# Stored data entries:
-------------------------

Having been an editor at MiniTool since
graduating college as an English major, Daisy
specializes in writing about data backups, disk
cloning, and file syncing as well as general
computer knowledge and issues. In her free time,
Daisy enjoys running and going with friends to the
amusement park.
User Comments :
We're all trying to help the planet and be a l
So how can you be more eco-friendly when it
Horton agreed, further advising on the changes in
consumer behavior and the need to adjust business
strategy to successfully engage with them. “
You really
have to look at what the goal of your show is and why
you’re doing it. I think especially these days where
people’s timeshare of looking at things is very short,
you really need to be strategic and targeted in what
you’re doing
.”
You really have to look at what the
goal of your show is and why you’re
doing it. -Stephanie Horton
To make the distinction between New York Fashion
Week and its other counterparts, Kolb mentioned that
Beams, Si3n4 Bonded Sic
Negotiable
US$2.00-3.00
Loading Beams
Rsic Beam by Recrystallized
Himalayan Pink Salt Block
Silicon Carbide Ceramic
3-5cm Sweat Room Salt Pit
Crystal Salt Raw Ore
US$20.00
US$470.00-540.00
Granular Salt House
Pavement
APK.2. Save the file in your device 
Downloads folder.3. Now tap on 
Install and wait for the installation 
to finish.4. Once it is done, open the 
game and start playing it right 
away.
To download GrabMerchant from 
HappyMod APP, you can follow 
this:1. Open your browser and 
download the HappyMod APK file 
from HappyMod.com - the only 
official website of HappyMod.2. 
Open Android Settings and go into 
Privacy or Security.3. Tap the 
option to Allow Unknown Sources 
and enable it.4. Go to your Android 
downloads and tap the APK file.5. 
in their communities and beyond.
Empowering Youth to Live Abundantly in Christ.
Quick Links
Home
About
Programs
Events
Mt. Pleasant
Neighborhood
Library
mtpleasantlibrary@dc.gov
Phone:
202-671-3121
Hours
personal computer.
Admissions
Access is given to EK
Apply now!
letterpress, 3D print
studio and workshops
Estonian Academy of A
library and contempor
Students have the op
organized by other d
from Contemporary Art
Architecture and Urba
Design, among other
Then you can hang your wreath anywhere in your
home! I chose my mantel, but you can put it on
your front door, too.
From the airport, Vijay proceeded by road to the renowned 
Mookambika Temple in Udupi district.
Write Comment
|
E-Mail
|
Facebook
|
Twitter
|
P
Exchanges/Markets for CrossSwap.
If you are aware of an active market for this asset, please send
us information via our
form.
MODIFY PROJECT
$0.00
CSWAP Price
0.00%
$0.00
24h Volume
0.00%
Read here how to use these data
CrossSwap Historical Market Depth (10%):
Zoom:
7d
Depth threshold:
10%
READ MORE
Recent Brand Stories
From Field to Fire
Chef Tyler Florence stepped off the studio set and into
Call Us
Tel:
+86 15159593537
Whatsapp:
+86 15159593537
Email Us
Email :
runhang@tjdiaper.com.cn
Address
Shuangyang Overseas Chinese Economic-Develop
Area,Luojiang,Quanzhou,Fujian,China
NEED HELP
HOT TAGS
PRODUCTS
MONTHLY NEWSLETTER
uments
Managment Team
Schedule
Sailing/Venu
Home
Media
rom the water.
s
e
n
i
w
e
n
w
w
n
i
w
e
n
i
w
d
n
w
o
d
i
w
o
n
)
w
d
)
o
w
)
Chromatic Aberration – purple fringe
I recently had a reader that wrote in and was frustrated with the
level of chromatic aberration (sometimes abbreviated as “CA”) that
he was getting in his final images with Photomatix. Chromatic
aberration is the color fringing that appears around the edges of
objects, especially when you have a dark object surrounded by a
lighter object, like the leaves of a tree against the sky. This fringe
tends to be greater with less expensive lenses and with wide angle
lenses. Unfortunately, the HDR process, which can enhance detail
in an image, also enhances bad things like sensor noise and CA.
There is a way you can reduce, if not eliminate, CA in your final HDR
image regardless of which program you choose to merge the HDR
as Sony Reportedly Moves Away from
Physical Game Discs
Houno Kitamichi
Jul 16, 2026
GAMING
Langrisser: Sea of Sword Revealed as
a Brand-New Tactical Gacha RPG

-------------------------

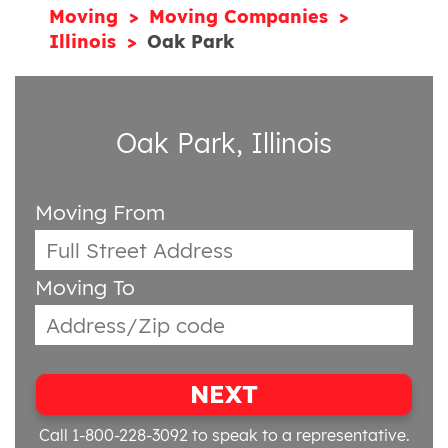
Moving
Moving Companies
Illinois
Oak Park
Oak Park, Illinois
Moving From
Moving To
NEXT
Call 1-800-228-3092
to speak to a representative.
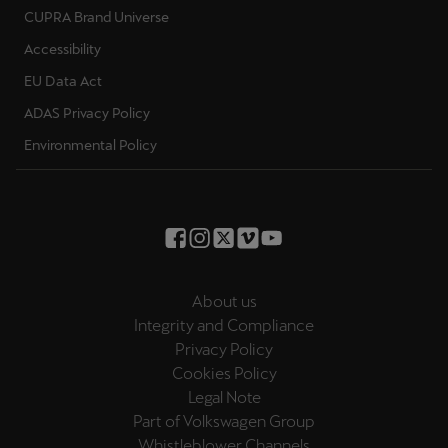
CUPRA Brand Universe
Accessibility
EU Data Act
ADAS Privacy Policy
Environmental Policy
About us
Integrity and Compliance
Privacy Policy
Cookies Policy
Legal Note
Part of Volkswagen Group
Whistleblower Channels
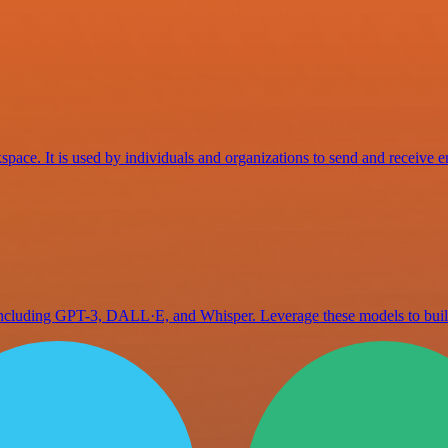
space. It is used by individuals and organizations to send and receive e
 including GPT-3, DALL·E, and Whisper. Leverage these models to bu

-------------------------

# Exercise:
Look through the data above for lines holding the word "really". State how many there are and nothing else.

# Task answer:
3